Do you have Haemochromatosis?

Four key members of staff at St Luke’s Hospital, Kilkenny attended a public meeting in the Pembroke Hotel, Patrick Street to alert people to the importance of considering haemochromatosis as a diagnosis when people are suffering from chronic fatigue and joint pain.

Four key members of staff at St Luke’s Hospital, Kilkenny attended a public meeting in the Pembroke Hotel, Patrick Street to alert people to the importance of considering haemochromatosis as a diagnosis when people are suffering from chronic fatigue and joint pain.
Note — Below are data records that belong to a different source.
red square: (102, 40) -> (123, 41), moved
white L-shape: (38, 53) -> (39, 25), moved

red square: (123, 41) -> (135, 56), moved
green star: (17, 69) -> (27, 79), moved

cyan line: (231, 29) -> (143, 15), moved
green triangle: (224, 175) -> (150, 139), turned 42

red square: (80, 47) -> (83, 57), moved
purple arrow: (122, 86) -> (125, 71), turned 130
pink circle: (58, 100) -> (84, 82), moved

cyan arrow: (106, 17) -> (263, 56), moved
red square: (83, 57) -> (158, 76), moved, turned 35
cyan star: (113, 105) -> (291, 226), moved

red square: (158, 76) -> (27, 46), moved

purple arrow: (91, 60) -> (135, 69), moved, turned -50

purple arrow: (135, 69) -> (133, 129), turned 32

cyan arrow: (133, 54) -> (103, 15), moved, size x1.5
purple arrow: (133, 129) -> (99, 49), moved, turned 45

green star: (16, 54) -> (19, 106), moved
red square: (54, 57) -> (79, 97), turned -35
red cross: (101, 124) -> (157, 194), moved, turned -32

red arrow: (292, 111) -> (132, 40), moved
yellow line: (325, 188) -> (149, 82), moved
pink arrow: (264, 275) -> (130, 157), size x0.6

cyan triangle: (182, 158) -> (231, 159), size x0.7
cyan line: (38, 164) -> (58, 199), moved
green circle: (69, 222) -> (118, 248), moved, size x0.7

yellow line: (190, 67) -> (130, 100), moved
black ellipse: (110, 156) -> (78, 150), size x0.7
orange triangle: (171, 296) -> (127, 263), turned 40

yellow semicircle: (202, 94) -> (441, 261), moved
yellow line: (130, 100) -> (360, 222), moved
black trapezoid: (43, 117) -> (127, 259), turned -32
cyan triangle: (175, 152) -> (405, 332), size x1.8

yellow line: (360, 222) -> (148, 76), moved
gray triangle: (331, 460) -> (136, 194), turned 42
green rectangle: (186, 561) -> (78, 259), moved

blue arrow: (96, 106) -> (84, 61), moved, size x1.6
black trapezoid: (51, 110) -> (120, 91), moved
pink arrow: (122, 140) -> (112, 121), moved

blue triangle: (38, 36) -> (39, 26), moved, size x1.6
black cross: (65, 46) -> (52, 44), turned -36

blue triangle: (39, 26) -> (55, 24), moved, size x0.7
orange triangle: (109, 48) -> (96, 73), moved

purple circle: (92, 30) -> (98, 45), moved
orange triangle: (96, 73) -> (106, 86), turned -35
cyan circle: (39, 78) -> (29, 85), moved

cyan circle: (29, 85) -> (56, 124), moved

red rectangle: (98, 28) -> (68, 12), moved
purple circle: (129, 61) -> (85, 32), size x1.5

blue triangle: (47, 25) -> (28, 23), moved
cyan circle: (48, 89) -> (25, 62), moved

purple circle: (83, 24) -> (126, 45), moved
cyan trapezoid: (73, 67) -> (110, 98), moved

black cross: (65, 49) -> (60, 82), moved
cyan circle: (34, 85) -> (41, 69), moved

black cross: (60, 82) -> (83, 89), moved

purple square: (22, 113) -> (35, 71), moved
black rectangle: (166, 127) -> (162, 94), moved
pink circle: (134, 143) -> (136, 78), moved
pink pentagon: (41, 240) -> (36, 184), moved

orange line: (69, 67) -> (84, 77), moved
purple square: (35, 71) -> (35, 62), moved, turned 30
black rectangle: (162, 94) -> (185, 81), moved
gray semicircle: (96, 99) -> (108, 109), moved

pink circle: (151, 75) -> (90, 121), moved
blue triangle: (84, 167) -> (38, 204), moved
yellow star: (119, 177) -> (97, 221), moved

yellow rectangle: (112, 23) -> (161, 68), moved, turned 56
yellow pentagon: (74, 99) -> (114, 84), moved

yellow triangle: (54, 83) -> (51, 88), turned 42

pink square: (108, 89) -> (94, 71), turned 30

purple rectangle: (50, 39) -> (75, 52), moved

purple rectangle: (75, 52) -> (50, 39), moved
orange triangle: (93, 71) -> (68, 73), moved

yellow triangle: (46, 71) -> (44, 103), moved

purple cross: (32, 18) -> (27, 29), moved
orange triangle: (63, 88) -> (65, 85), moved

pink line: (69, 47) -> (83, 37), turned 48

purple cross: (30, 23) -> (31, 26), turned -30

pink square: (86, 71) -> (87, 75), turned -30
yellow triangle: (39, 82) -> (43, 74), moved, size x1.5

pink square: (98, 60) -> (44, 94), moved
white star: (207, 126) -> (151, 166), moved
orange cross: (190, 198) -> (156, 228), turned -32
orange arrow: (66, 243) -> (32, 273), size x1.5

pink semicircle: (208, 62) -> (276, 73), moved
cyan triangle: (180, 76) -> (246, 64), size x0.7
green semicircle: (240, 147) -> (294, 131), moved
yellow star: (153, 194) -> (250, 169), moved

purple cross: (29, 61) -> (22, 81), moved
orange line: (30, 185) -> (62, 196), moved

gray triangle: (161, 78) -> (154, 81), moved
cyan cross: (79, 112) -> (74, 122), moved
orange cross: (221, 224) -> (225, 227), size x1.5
All four speakers work in the Hepatology Unit in St Luke’s and explained that Haemochromatosis is an iron overload disorder and is one of the most common but under diagnosed hereditary disorders. It is more prevalent in Ireland than anywhere else in the world. And they gave up their time to alert people to the importance of considering haemochromatosis as a diagnosis when people are suffering from chronic fatigue and joint pain.

Haemochromatosis is a genetic disorder where an excessive amount of iron is absorbed from the diet. This excess is then deposited in various organs, mainly the liver, but also the pancreas, heart and the joints.

Normally the liver stores iron for the essential purpose of providing new red blood cells with iron vital for health. When excess quantities of iron are stored in the liver it becomes enlarged and deposits of iron in the pancreas, heart, and joints cause serious damage to the tissue of these organs.

What are the symptoms? Iron builds up slowly so the symptoms may not appear until the age of 30 to 40 years. These symptoms include chronic fatigue; impotence, arthritis, diabetes, liver disorders, cardiomyopathy and skin pigmentation. Most of these symptoms can be found in other disorders but when arthritis affects the first two fingers, it is highly suggestive of haemochromatosis.